Jakarta, InaNegeriku.com – Daftar individu terkaya di Indonesia mengalami perubahan baru, di mana ‘Dato’ Low Tuck Kwong, konglomerat pemilik saham batu bara PT Bayan Resources Tbk (BYAN), bukan lagi orang terkaya di Indonesia dan turun ke peringkat 32 di tingkat dunia.
Saat ini, orang terkaya di Indonesia adalah Prajogo Pangestu, seorang konglomerat petrokimia yang memiliki Grup Barito. Menurut laporan Forbes Real Time Billionaires pada Minggu (12/11/2023), kekayaan Prajogo mencapai US$38,2 miliar atau setara dengan Rp591,77 triliun (dengan kurs Rp15.491).
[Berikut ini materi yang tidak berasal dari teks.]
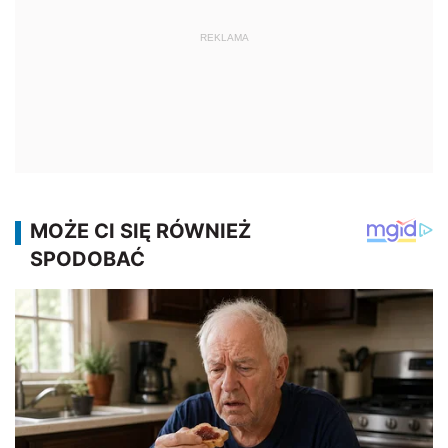
REKLAMA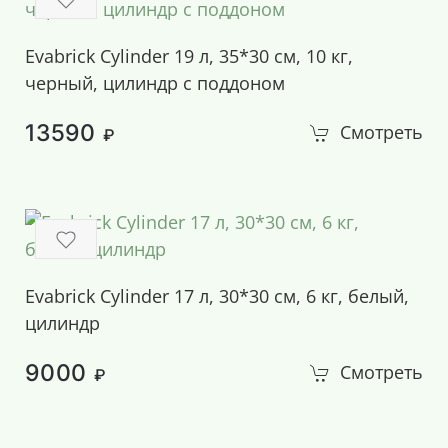
Evabrick Cylinder 19 л, 35*30 см, 10 кг,
черный, цилиндр с поддоном
13590
Смотреть
₽
Evabrick Cylinder 17 л, 30*30 см, 6 кг, белый,
цилиндр
9000
Смотреть
₽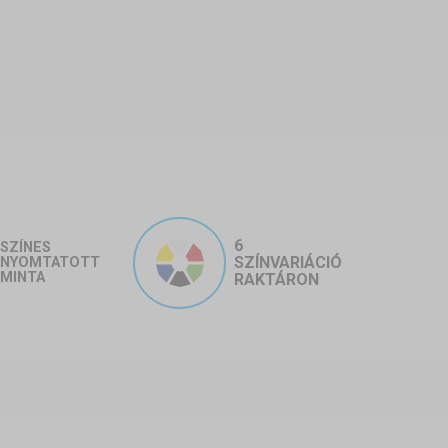
6
SZÍNES
SZÍNVARIÁCIÓ
NYOMTATOTT
MINTA
RAKTÁRON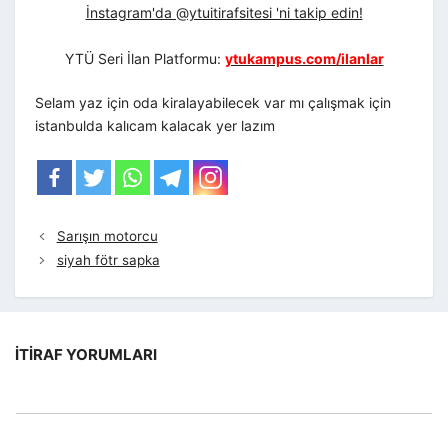
İnstagram'da @ytuitirafsitesi 'ni takip edin!
YTÜ Seri İlan Platformu:
ytukampus.com/ilanlar
Selam yaz için oda kiralayabilecek var mı çalışmak için
istanbulda kalıcam kalacak yer lazım
Sarışın motorcu
siyah fötr sapka
İTIRAF YORUMLARI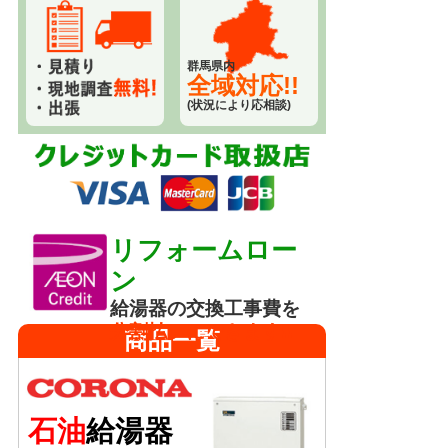
群馬県内
全域対応!!
(状況により応相談)
リフォームロー
ン
給湯器の交換工事費を
分割払いにできます!!
商品一覧
石油
給湯器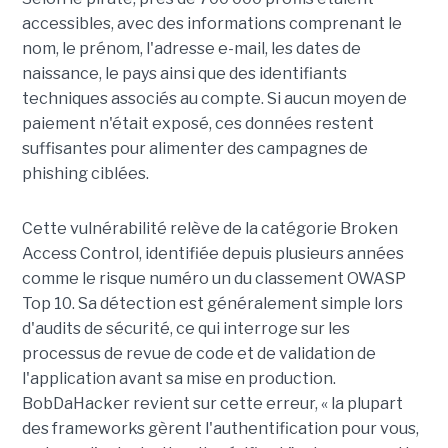
accessibles, avec des informations comprenant le
nom, le prénom, l'adresse e-mail, les dates de
naissance, le pays ainsi que des identifiants
techniques associés au compte. Si aucun moyen de
paiement n'était exposé, ces données restent
suffisantes pour alimenter des campagnes de
phishing ciblées.
Cette vulnérabilité relève de la catégorie Broken
Access Control, identifiée depuis plusieurs années
comme le risque numéro un du classement OWASP
Top 10. Sa détection est généralement simple lors
d'audits de sécurité, ce qui interroge sur les
processus de revue de code et de validation de
l'application avant sa mise en production.
BobDaHacker revient sur cette erreur, « la plupart
des frameworks gèrent l'authentification pour vous,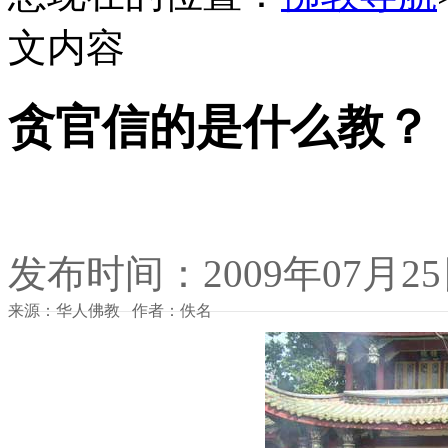
文内容
贪官信的是什么教？
发布时间：2009年07月2
来源：华人佛教 作者：佚名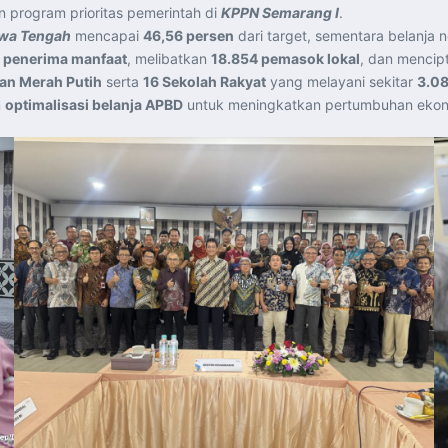
 program prioritas pemerintah di
KPPN Semarang I
.
wa Tengah
mencapai
46,56 persen
dari target, sementara belanja n
a penerima manfaat
, melibatkan
18.854 pemasok lokal
, dan menci
an Merah Putih
serta
16 Sekolah Rakyat
yang melayani sekitar
3.08
n
optimalisasi belanja APBD
untuk meningkatkan pertumbuhan ekono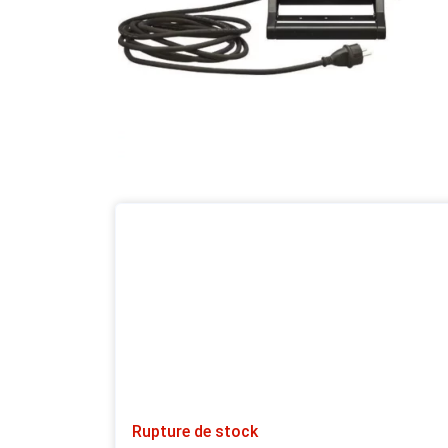
Rupture de stock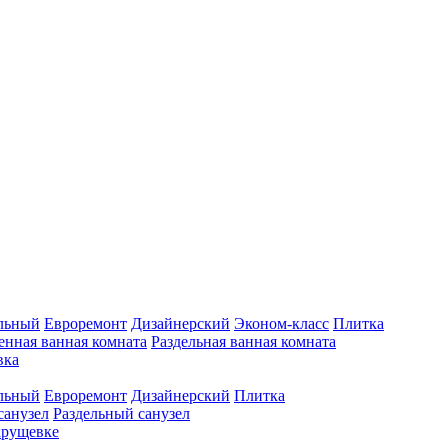
льный
Евроремонт
Дизайнерский
Эконом-класс
Плитка
нная ванная комната
Раздельная ванная комната
вка
льный
Евроремонт
Дизайнерский
Плитка
анузел
Раздельный санузел
хрущевке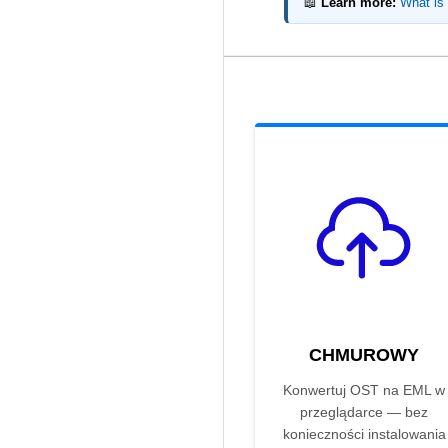
📖
Learn more:
What is
CHMUROWY
Konwertuj OST na EML w
przeglądarce — bez
konieczności instalowania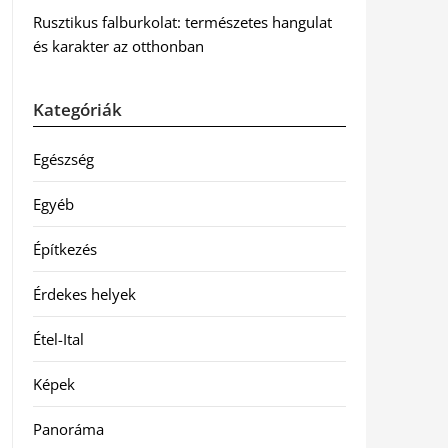
Rusztikus falburkolat: természetes hangulat
és karakter az otthonban
Kategóriák
Egészség
Egyéb
Építkezés
Érdekes helyek
Étel-Ital
Képek
Panoráma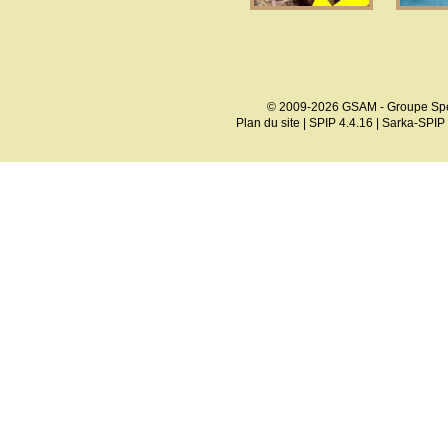
© 2009-2026 GSAM - Groupe Spé
Plan du site
|
SPIP 4.4.16
|
Sarka-SPIP 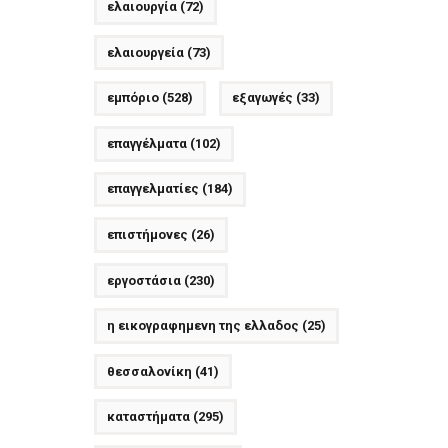
ελαιουργία
(72)
ελαιουργεία
(73)
εμπόριο
(528)
εξαγωγές
(33)
επαγγέλματα
(102)
επαγγελματίες
(184)
επιστήμονες
(26)
εργοστάσια
(230)
η εικογραφημενη της ελλαδος
(25)
θεσσαλονίκη
(41)
καταστήματα
(295)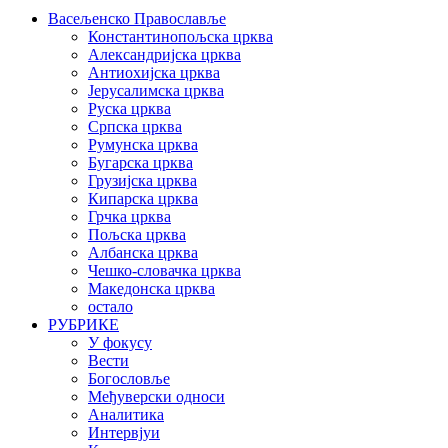
Васељенско Православље
Константинопољска црква
Александријска црква
Антиохијска црква
Јерусалимска црква
Руска црква
Српска црква
Румунска црква
Бугарска црква
Грузијска црква
Кипарска црква
Грчка црква
Пољска црква
Албанска црква
Чешко-словачка црква
Македонска црква
остало
РУБРИКЕ
У фокусу
Вести
Богословље
Међуверски односи
Аналитика
Интервјуи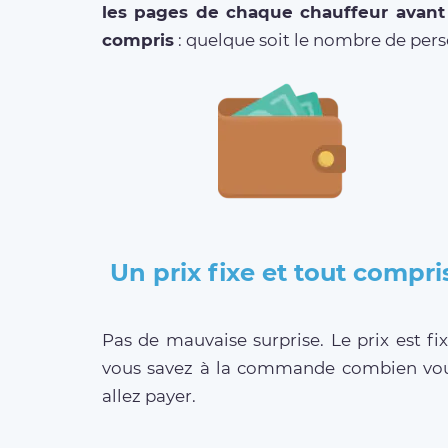
les pages de chaque chauffeur avant
compris
: quelque soit le nombre de per
Un prix fixe et tout compri
Pas de mauvaise surprise. Le prix est fix
vous savez à la commande combien vo
allez payer.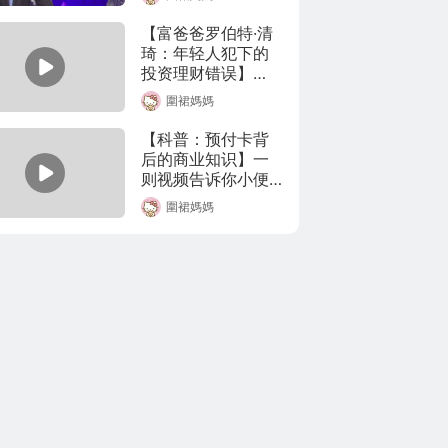
举报，成都市新都
区市场监督管理局
【富爸爸罗伯特·清
在一家超市的货架
琦：年轻人犯下的
查获涉嫌侵权的“龙
投资理财错误】

口粉丝”。执法人员
圍裙媽媽
介绍，这些产品产
《富爸爸，穷爸
地是河南商丘。按
爸》的作者罗伯特·
【科普：预付卡背
规定，在山东烟台
清崎，一招鲜吃遍
后的商业知识】一
的招远、龙口、蓬
天，他一直都在阐
则视频告诉你小便
莱、莱阳、莱州地
述推广投资理财，
宜的大代价，理性
域内的粉丝生产企
圍裙媽媽
财商教育的概念。
消费才是自由。(@
业，经审核批准
树立正确的金钱观
阑夕)
后，可以使用“龙口
念和金钱思维。

粉丝”作为商品名
称，并对其实施原
在这部影片里，罗
产地域保护。地理
伯特清崎分享了这
标志是一种重要的
代的年轻人（千禧
知识产权，如果冒
一代millenials）犯
用侵权，就可能对
下的最大错误，是
特色行业发展构成
什么阻挠了他们通
伤害。涉案厂家既
往财富自由的道
没有取得授权委
路。罗伯特清崎也
托，又不在龙口粉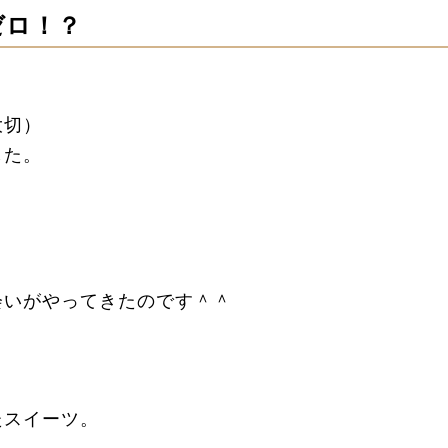
ゼロ！？
大切）
した。
会いがやってきたのです＾＾
たスイーツ。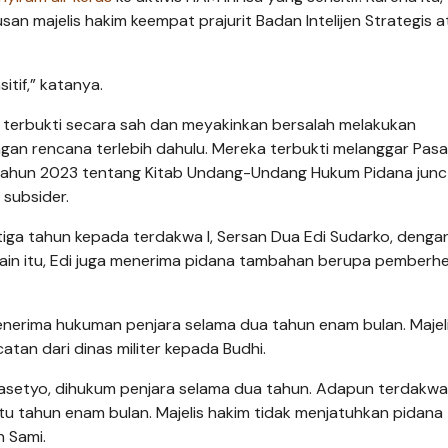
n majelis hakim keempat prajurit Badan Intelijen Strategis a
tif,” katanya.
 terbukti secara sah dan meyakinkan bersalah melakukan
an rencana terlebih dahulu. Mereka terbukti melanggar Pasa
 Tahun 2023 tentang Kitab Undang-Undang Hukum Pidana jun
subsider.
tiga tahun kepada terdakwa I, Sersan Dua Edi Sudarko, denga
lain itu, Edi juga menerima pidana tambahan berupa pemberh
menerima hukuman penjara selama dua tahun enam bulan. Majel
an dari dinas militer kepada Budhi.
Prasetyo, dihukum penjara selama dua tahun. Adapun terdakwa 
tu tahun enam bulan. Majelis hakim tidak menjatuhkan pidana
 Sami.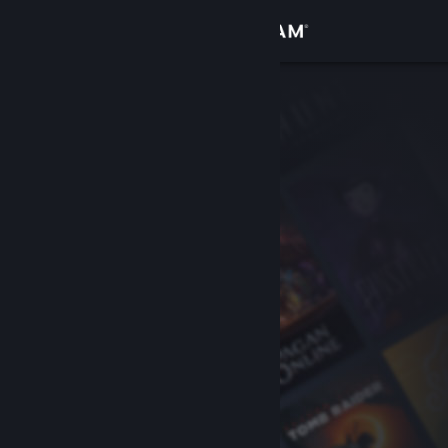
Σύνδεση
Κατάστημα
Κοινότητα
Σχετικά
Υποστήριξη
Αλλαγή γλώσσας
Αποκτήστε την εφαρμογή Steam για κινητές συσκευές
Προβολή ιστοσελίδας για υπολογιστές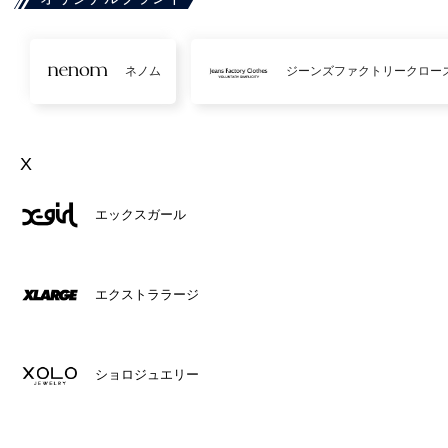
ネノム
ジーンズファクトリークロー
X
エックスガール
エクストララージ
ショロジュエリー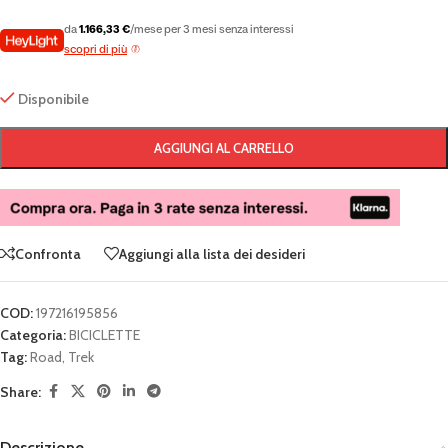
da
1.166,33 €
/mese per 3 mesi senza interessi
scopri di più
Disponibile
AGGIUNGI AL CARRELLO
Confronta
Aggiungi alla lista dei desideri
COD:
197216195856
Categoria:
BICICLETTE
Tag:
Road
,
Trek
Share:
Descrizione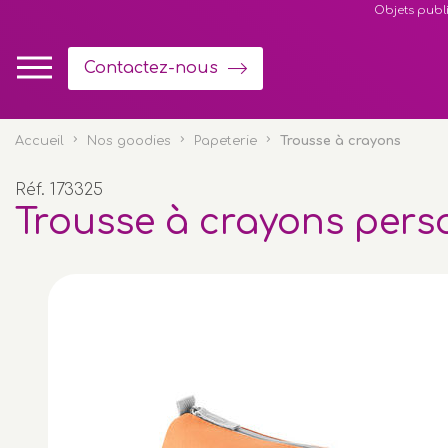
Panneau de gestion des cookies
Objets publi
Contactez-nous
Accueil
Nos goodies
Papeterie
Trousse à crayons
Réf. 173325
Trousse à crayons pers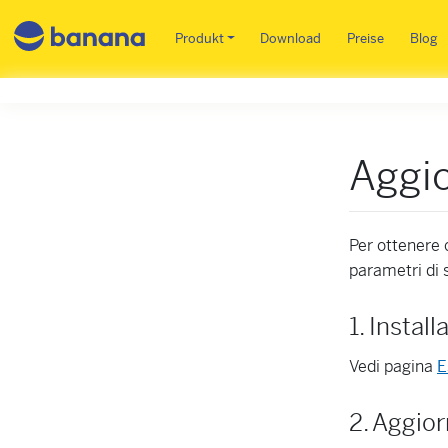
Main menu DE
Produkt
Download
Preise
Blog
Aggio
Per ottenere 
parametri di s
1. Instal
Vedi pagina
E
2. Aggior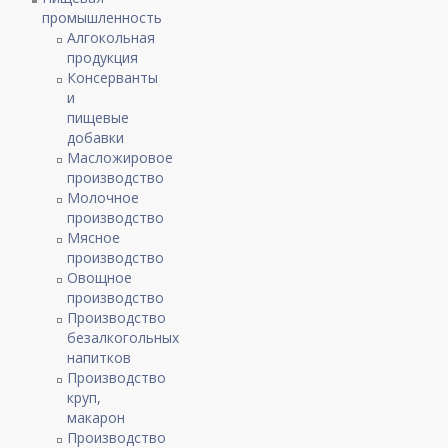
промышленность
Алгокольная
продукция
Консерванты
и
пищевые
добавки
Масложировое
производство
Молочное
производство
Мясное
производство
Овощное
производство
Производство
безалкогольных
напитков
Производство
круп,
макарон
Производство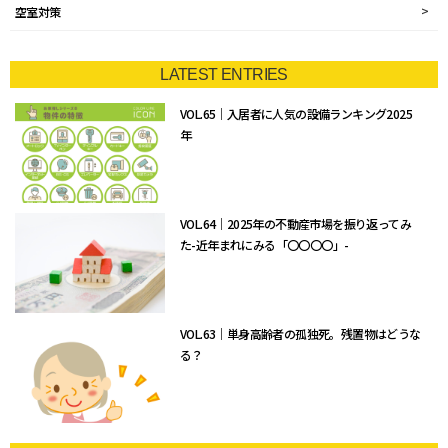
空室対策
LATEST ENTRIES
VOL.65｜入居者に人気の設備ランキング2025
年
VOL.64｜2025年の不動産市場を振り返ってみ
た-近年まれにみる「〇〇〇〇」-
VOL.63｜単身高齢者の孤独死。残置物はどうな
る？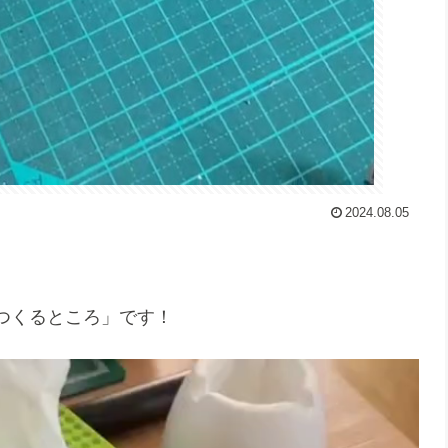
2024.08.05
つくるところ」です！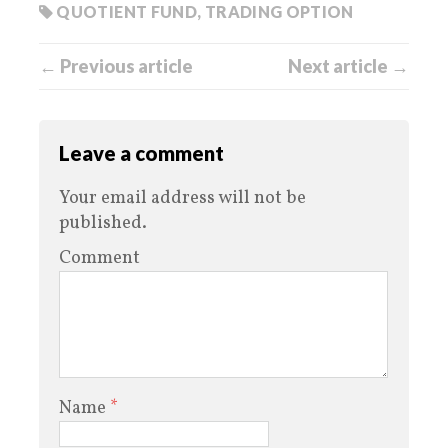
QUOTIENT FUND
,
TRADING OPTION
← Previous article
Next article →
Leave a comment
Your email address will not be
published.
Comment
Name
*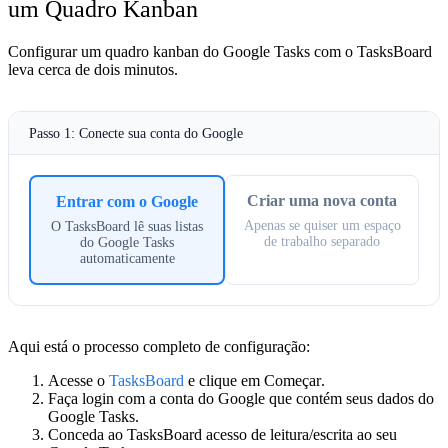
um Quadro Kanban
Configurar um quadro kanban do Google Tasks com o TasksBoard
leva cerca de dois minutos.
Passo 1: Conecte sua conta do Google
Criar uma nova conta
Entrar com o Google
Apenas se quiser um espaço
O TasksBoard lê suas listas
de trabalho separado
do Google Tasks
automaticamente
Aqui está o processo completo de configuração:
Acesse o
TasksBoard
e clique em
Começar
.
Faça login com a conta do Google que contém seus dados do
Google Tasks.
Conceda ao TasksBoard acesso de leitura/escrita ao seu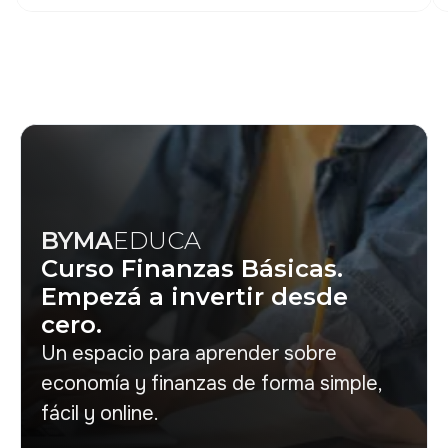
BYMA
EDUCA
Curso Finanzas Básicas.
Empezá a invertir desde
cero.
Un espacio para aprender sobre
economía y finanzas de forma simple,
fácil y online.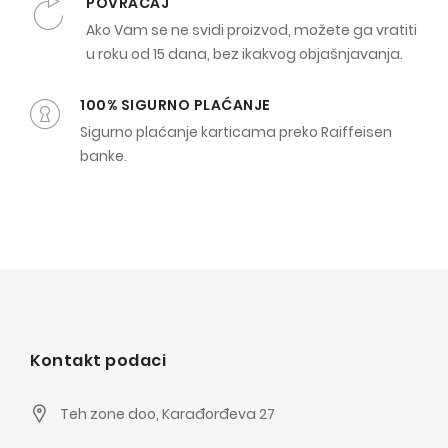
POVRAĆAJ
Ako Vam se ne svidi proizvod, možete ga vratiti
u roku od 15 dana, bez ikakvog objašnjavanja.
100% SIGURNO PLAĆANJE
Sigurno plaćanje karticama preko Raiffeisen
banke.
Kontakt podaci
Teh zone doo, Karađorđeva 27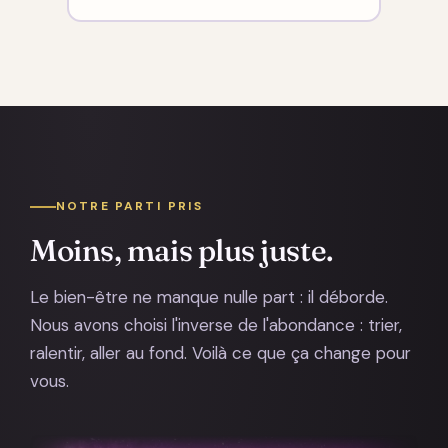
NOTRE PARTI PRIS
Moins, mais plus juste.
Le bien-être ne manque nulle part : il déborde.
Nous avons choisi l'inverse de l'abondance : trier,
ralentir, aller au fond. Voilà ce que ça change pour
vous.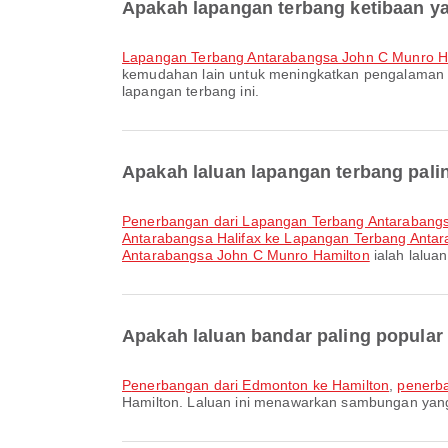
Apakah lapangan terbang ketibaan ya
Lapangan Terbang Antarabangsa John C Munro H
kemudahan lain untuk meningkatkan pengalaman p
lapangan terbang ini.
Apakah laluan lapangan terbang pali
penerbangan dari Lapangan Terbang Antarabang
Antarabangsa Halifax ke Lapangan Terbang Anta
Antarabangsa John C Munro Hamilton
ialah lalua
Apakah laluan bandar paling popular
penerbangan dari Edmonton ke Hamilton
,
penerba
Hamilton. Laluan ini menawarkan sambungan yan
Prajogo berhasil melampaui ‘Dato’ Low Tuck Kwong, yang memiliki kekayaan sekitar US$26,9 miliar. Kekayaan Prajogo juga melebihi kedua saudara konglomerat Grup Djarum, yakni Robert Budi Hartono dan Michael Hartono. Robert Budi Hartono memiliki kekayaan sekitar US$24,3 miliar, sementara Michael Hartono memiliki kekayaan sekitar US$23,3 miliar.
Walaupun begitu, total kekayaan Prajogo masih kalah apabila kekayaan kedua pemilik Grup Djarum tersebut dijumlahkan.
Perlu diingat bahwa saham CUAN dan BREN sempat mengalami suspensi oleh Bursa Efek Indonesia (BEI) pada sesi perdagangan Jumat pekan lalu karena kenaikan harganya dianggap tidak wajar. Meskipun demikian, nasib keduanya berbeda, di mana suspensi saham BREN sudah dicabut sejak sesi perdagangan pertama pada hari Senin kemarin, sementara CUAN masih dalam keadaan disuspend hingga kemarin.
Kenaikan harga kedua saham emiten yang dimiliki Prajogo memang sangat signifikan. Sejak IPO, saham BREN sudah melonjak 589,1%, sementara saham CUAN mencatatkan kenaikan hingga 3.081,82% sebelum akhirnya disuspensi oleh BEI.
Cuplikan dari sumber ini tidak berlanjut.